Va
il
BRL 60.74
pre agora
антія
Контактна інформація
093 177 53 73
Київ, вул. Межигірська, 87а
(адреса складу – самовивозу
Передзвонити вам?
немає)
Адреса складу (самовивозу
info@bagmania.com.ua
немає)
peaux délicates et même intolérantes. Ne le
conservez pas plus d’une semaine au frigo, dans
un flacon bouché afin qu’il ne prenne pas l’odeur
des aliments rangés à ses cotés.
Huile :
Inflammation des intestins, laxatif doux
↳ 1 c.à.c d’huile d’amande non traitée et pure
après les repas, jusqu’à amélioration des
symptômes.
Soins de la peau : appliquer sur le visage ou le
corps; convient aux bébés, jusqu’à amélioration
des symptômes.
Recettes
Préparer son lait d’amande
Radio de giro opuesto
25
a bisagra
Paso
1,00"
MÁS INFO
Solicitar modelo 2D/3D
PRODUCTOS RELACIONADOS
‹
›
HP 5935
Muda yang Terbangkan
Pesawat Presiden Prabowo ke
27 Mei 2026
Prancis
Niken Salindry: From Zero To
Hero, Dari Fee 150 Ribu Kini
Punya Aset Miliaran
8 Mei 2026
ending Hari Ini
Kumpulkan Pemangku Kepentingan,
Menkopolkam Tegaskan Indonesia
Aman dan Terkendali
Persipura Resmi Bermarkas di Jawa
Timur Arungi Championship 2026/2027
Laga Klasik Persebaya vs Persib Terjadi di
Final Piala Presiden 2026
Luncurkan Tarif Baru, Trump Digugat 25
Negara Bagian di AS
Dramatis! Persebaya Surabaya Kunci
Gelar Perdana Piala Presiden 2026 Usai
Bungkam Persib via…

Work required: Among the records above, which lines hold the word "Piala"? Copy each one.

Exercise result:
Final Piala Presiden 2026
Gelar Perdana Piala Presiden 2026 Usai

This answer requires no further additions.